Two auth paths, pick whichever fits the client:

  • OAuth 2.1 + PKCE (recommended for Claude Desktop, Code, Cursor, custom connectors). Operator clicks Connect → browser opens → signs in with panel email + password → picks a workspace at consent → tokens minted. No PAT to paste; full RFC 8414 / 9728 / 7591 discovery.
  • PAT-Bearer (for headless automation / non-browser clients). Mint a rp_op_… token in panel → Account → API tokens and paste it into the client's headers.Authorization field. The PAT is bound to one workspace at mint time.

OAuth mcp.json snippet

{
  "mcpServers": {
    "relipay-operator": {
      "type": "http",
      "url": "https://api.relipay.dev/api/v1/tenant/mcp",
      "oauth": {
        "authServerMetadataUrl": "https://api.relipay.dev/api/v1/tenant/mcp/.well-known/oauth-authorization-server"
      }
    }
  }
}

PAT-Bearer mcp.json snippet

{
  "mcpServers": {
    "relipay-operator": {
      "type": "http",
      "url": "https://api.relipay.dev/api/v1/tenant/mcp",
      "headers": {
        "Authorization": "Bearer rp_op_<paste-your-token-here>"
      }
    }
  }
}

Tools the operator can call

  • get_workspace_overview — counts, MRR per currency.
  • list_applications / list_members.
  • recent_payments / recent_subscriptions (status filter).
  • recent_security_events (actorType filter — operator / end_user / system).
  • recent_webhook_events (provider, onlyFailed) / recent_failed_webhook_deliveries.
  • application_health — per-app payment success rate (30d) + outbound webhook success rate (24h), sorted by failure count.

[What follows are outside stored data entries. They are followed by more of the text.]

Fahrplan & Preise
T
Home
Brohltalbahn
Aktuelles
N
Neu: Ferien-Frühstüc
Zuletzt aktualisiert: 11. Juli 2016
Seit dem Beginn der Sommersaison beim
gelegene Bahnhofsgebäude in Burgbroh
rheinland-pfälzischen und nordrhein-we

Read-only. Membership is re-checked on every request; removing the operator from the workspace invalidates the PAT immediately. lastUsedAt on each PAT advances on every successful call.

OAuth endpoints

  • https://api.relipay.dev/api/v1/tenant/mcp/.well-known/oauth-authorization-server — RFC 8414 metadata
  • https://api.relipay.dev/api/v1/tenant/mcp/.well-known/oauth-protected-resource — RFC 9728
  • POST /oauth/register (RFC 7591), GET/POST /oauth/authorize (login + workspace picker + consent), POST /oauth/token (auth-code + refresh), POST /oauth/introspect (RFC 7662)

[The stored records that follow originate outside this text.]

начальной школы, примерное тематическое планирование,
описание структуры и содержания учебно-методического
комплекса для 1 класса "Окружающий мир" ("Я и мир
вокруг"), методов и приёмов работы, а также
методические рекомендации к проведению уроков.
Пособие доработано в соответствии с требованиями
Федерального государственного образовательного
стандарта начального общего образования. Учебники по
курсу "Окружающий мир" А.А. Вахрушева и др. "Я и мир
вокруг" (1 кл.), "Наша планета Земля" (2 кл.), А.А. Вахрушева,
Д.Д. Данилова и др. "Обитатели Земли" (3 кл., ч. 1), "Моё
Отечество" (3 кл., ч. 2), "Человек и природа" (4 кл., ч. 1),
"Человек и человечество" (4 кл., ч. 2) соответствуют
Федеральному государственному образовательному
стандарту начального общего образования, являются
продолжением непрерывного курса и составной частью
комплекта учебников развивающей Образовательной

Scope: mcp:operator:read (the only scope today). Access token: 1h. Refresh token: 30d, hash-only, rotated on redeem.

Self-hosting

The MCP server ships in apps/api — there's no separate process to run. Once your API is reachable on a public URL, set PUBLIC_WEBHOOK_BASE_URL to that origin (the same env var that anchors webhook routes), and the MCP issuer URL is derived automatically. Enable MCP on the Application from the panel and you're done — no extra ports, no extra container, no extra deploy.

Troubleshooting

404 on the MCP URL or any /.well-known/oauth-* path
MCP isn't enabled on the Application. In the operator panel: Applications → pick app → MCP → toggle MCP enabled.
401 with no WWW-Authenticate header
The MCP endpoint always replies 401 + WWW-Authenticate: Bearer resource_metadata="…/.well-known/oauth-protected-resource" on unauthenticated calls. If your client doesn't honour the hint, paste the discovery URL into oauth.authServerMetadataUrl in your mcp.json.
invalid_request on /authorize
You're missing PKCE (code_challenge_method=S256) or response_type isn't code. Both are mandatory.
Unknown client_id or unregistered redirect_uri
Re-run dynamic registration with the exact redirect_uri you intend to use. The AS compares character-for-character.
tools/list returns []
The token is valid but for a different audience. Re-do the flow against the correct Application's MCP URL.
Sudden 401 mid-session
The operator likely rotated tokenGeneration (per-app kill switch). Re-run the flow.